#### WHAT YOU HAVE TO DO
From the records below, pull each line that has "typically".

#### INPUT RECORDS
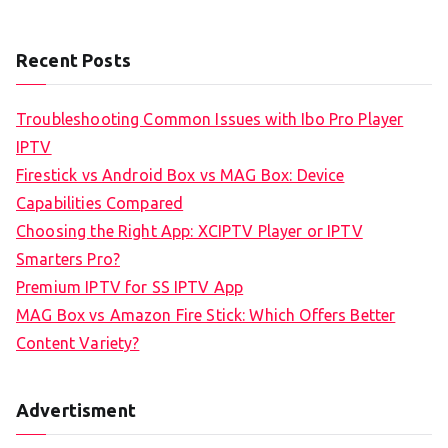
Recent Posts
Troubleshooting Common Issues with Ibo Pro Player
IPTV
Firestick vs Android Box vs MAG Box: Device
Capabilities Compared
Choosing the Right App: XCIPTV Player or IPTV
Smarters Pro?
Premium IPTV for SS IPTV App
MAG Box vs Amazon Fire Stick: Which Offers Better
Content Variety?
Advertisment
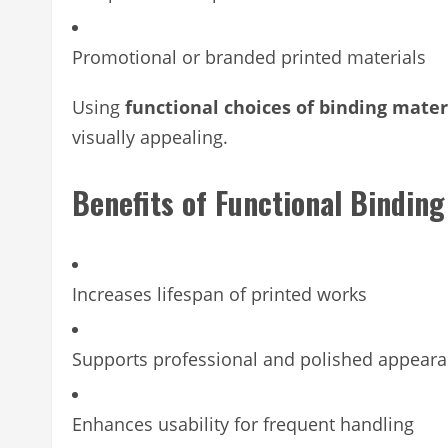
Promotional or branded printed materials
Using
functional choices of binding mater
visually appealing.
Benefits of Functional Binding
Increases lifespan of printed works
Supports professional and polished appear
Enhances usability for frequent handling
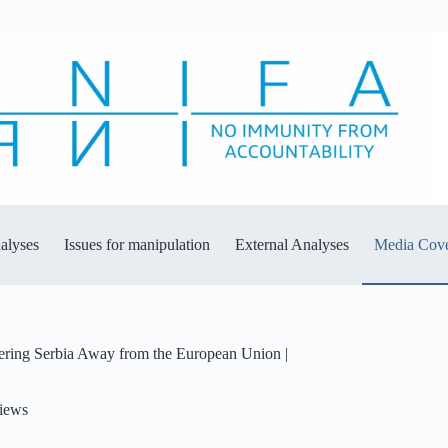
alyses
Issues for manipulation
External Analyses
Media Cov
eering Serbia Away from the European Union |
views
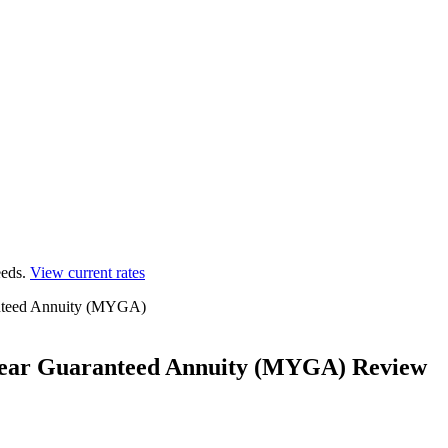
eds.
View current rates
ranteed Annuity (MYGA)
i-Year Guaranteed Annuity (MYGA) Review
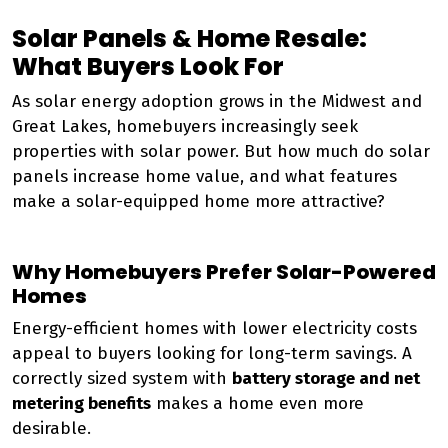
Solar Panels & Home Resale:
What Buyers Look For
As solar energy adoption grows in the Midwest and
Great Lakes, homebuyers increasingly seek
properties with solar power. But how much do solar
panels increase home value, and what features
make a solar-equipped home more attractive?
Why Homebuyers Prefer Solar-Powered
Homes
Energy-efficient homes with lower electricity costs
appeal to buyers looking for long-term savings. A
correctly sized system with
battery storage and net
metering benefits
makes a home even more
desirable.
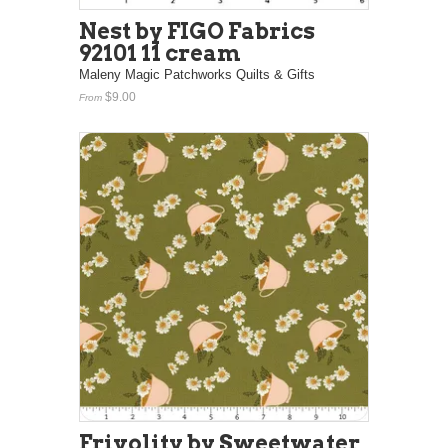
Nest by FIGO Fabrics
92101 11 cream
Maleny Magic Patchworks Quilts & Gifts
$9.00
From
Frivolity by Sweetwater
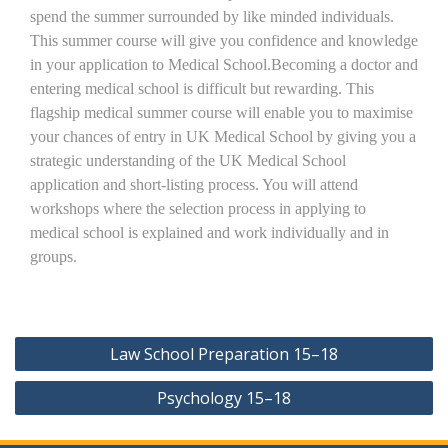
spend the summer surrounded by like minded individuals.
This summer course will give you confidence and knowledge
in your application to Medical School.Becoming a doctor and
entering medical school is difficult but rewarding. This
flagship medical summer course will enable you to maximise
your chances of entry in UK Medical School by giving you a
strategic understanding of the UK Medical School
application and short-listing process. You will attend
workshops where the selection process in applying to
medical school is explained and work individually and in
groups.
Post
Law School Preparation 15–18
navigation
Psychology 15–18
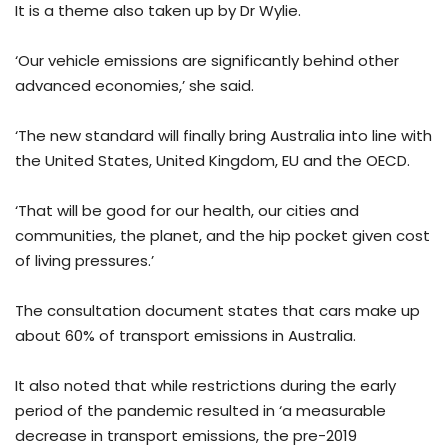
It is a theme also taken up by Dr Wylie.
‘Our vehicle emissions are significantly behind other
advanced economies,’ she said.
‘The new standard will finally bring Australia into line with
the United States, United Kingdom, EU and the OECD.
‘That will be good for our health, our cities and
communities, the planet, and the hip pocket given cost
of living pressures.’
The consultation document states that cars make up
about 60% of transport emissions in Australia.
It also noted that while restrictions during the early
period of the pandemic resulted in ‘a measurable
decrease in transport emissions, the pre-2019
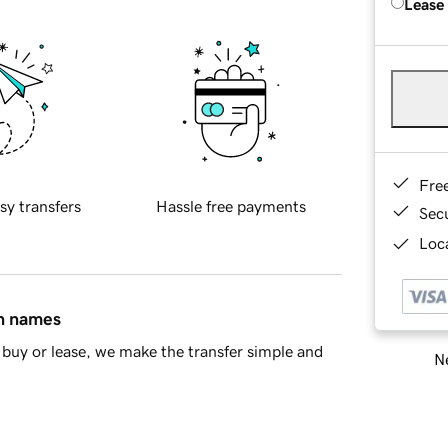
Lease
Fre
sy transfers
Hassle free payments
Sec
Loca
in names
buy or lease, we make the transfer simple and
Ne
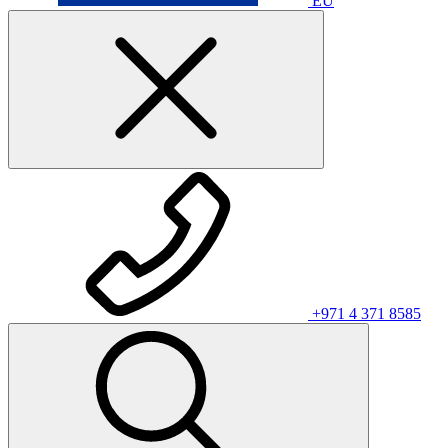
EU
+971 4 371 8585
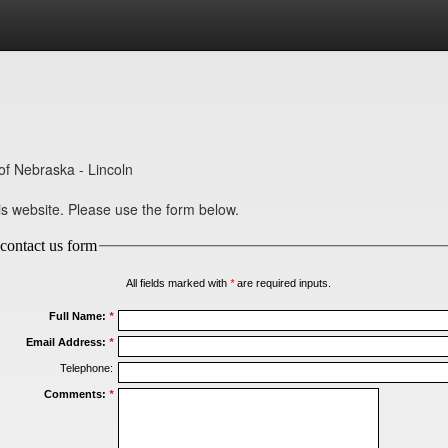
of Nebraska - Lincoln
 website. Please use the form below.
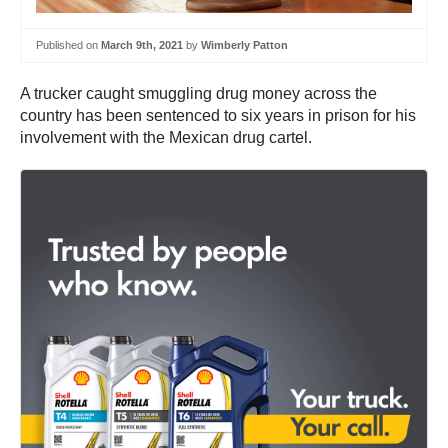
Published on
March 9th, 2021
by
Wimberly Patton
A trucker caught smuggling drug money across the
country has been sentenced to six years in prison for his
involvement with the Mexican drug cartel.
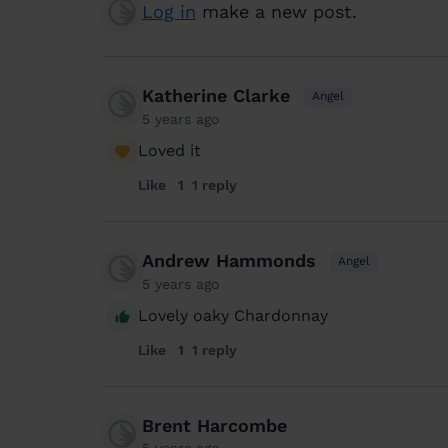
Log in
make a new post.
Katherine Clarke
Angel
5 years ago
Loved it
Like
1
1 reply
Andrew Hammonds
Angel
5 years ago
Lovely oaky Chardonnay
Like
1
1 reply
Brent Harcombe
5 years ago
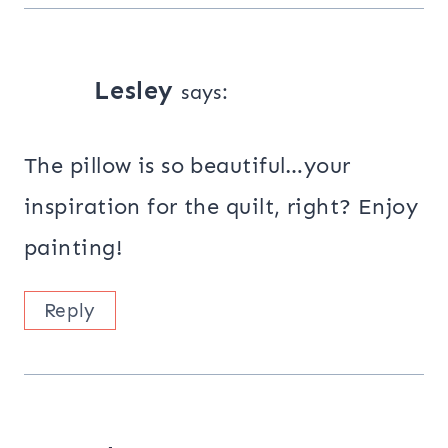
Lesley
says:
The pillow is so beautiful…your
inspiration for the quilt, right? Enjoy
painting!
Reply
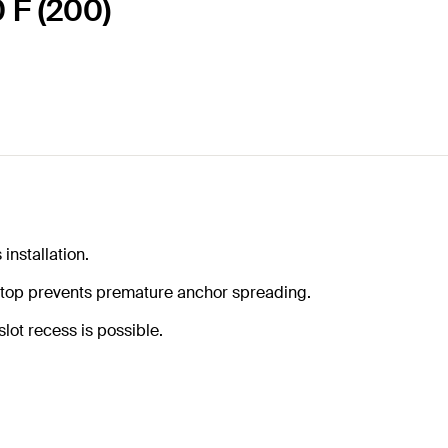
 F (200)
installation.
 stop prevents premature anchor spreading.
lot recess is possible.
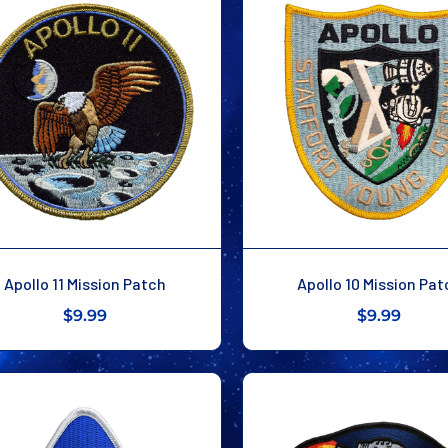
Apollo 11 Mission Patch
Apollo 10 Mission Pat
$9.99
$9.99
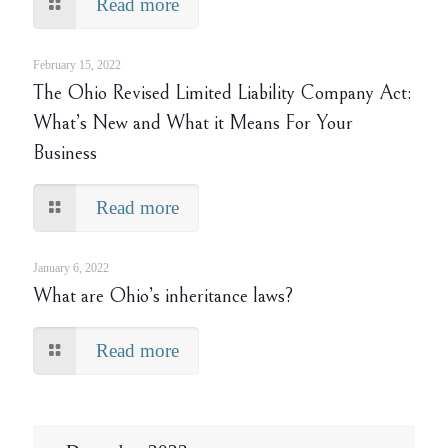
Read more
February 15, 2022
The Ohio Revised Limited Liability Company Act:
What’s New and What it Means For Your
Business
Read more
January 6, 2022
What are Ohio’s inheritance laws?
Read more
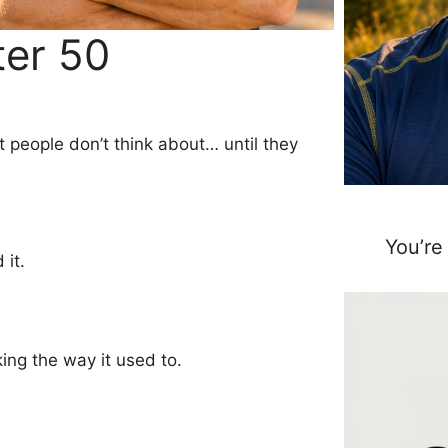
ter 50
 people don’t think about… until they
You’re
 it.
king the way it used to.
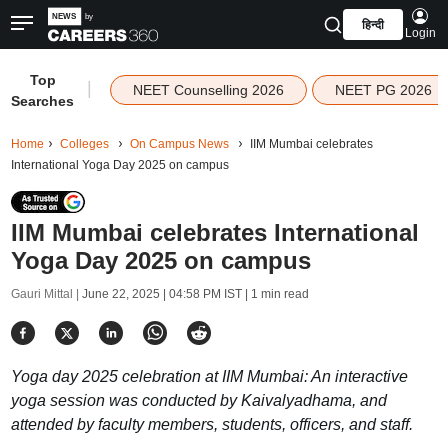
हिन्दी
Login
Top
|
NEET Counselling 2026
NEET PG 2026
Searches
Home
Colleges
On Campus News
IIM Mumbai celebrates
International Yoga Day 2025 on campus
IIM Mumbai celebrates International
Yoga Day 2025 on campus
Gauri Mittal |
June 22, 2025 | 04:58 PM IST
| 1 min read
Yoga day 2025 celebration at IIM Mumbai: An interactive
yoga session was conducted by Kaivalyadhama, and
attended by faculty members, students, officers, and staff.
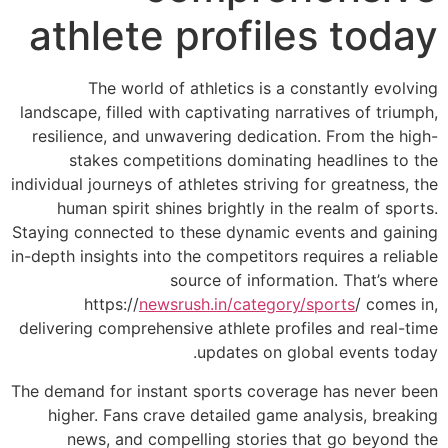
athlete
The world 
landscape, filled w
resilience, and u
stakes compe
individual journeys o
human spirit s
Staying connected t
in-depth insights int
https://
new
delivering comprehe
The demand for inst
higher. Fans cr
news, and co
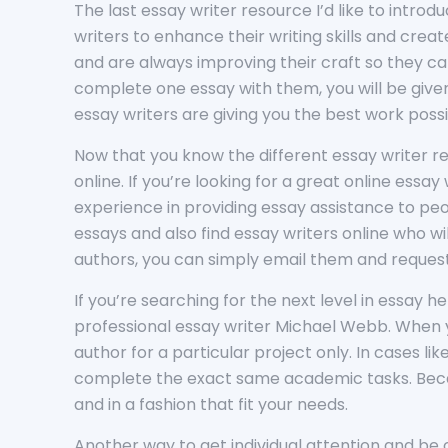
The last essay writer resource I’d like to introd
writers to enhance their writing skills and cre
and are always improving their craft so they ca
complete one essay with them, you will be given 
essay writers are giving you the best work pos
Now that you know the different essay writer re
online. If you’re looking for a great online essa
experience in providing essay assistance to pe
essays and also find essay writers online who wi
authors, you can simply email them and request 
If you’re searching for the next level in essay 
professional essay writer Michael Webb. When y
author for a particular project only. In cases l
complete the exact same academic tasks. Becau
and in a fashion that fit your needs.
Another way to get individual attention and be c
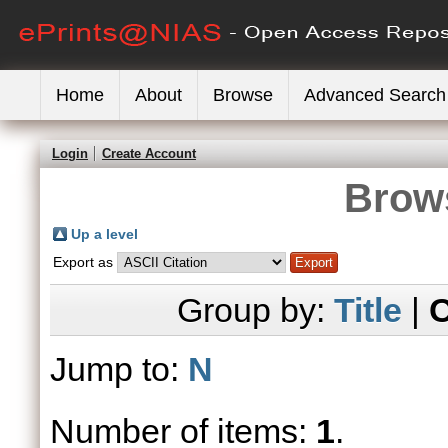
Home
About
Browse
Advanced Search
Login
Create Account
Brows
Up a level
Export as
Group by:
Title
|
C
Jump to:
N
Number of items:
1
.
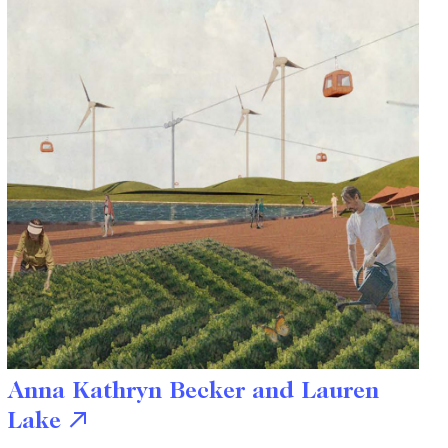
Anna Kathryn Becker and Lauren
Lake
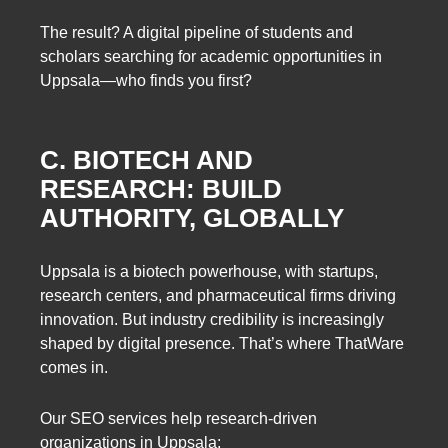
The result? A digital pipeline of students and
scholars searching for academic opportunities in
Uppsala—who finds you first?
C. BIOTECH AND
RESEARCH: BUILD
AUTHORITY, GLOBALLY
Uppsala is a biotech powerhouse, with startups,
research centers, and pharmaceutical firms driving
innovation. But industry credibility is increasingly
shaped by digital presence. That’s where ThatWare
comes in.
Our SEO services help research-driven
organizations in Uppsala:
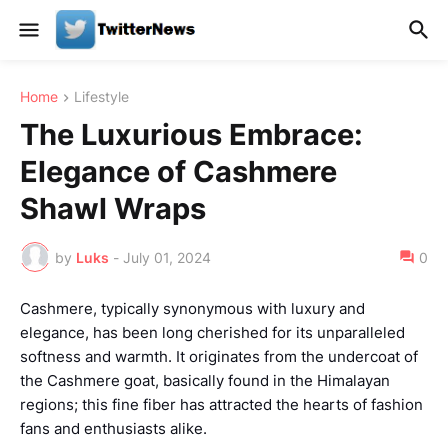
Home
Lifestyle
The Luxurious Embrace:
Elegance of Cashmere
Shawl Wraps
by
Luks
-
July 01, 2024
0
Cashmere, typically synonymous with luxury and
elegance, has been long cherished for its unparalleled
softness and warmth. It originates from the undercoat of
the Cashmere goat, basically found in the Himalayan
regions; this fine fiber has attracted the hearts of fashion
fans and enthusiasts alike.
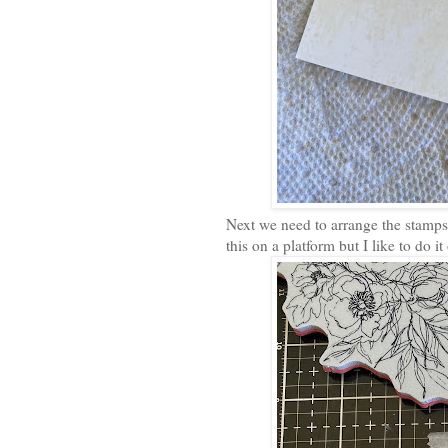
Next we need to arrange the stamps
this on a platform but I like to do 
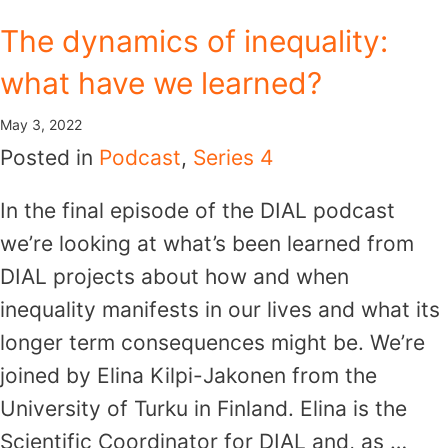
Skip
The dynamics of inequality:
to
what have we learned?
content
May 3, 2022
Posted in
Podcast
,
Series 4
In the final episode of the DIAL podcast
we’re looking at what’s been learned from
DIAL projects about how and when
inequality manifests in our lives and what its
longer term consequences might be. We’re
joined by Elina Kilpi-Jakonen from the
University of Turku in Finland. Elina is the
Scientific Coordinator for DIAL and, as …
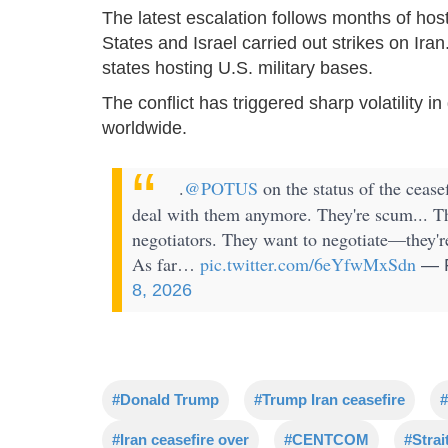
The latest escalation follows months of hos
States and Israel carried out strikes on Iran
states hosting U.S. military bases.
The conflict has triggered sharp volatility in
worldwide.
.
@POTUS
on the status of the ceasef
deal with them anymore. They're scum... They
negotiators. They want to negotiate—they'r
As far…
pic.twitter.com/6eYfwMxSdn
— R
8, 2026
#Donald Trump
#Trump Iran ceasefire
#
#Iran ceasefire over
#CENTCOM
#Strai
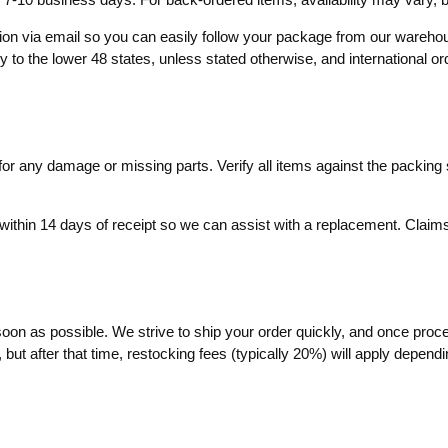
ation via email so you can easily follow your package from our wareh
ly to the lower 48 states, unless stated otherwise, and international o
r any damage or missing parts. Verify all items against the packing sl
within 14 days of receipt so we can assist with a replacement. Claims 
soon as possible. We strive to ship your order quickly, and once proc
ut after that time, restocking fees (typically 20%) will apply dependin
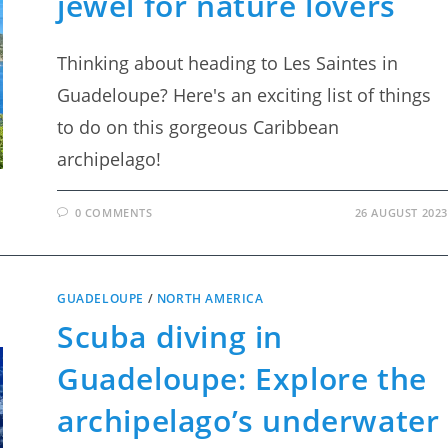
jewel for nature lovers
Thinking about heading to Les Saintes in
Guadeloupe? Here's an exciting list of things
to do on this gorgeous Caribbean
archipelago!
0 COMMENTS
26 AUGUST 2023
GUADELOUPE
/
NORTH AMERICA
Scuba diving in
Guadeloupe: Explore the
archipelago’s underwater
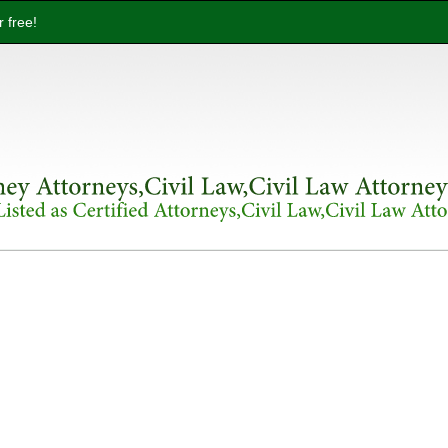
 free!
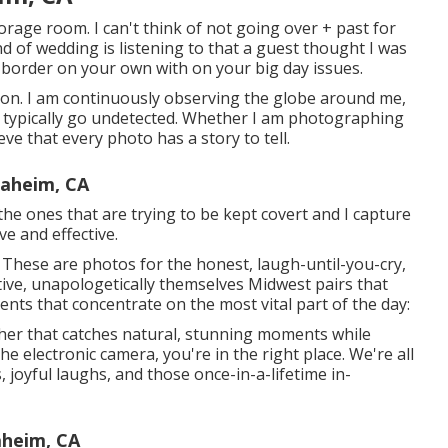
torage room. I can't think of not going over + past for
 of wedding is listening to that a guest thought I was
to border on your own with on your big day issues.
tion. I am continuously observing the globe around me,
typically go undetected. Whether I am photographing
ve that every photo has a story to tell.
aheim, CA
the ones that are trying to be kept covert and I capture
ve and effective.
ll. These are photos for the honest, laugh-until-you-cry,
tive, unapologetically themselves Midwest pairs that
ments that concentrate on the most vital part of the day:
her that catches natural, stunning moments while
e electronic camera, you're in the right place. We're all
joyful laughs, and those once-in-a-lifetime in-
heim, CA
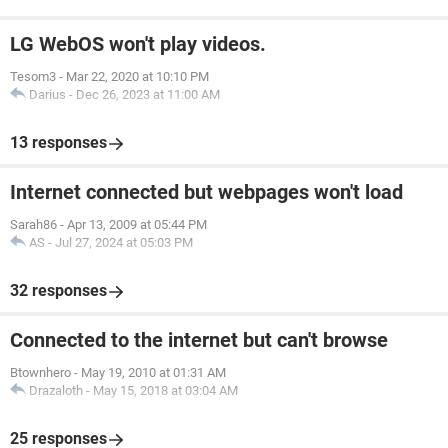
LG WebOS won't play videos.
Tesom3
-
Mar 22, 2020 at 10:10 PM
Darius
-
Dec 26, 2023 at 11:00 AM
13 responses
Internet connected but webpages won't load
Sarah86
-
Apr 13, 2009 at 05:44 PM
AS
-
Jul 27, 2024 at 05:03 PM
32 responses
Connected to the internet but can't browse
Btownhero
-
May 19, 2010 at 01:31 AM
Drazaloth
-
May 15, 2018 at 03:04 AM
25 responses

#### REPLY TO THE EXERCISE
Cashmere, typically synonymous with luxury and
ut after that time, restocking fees (typically 20%) will apply dependin
typically go undetected. Whether I am photographing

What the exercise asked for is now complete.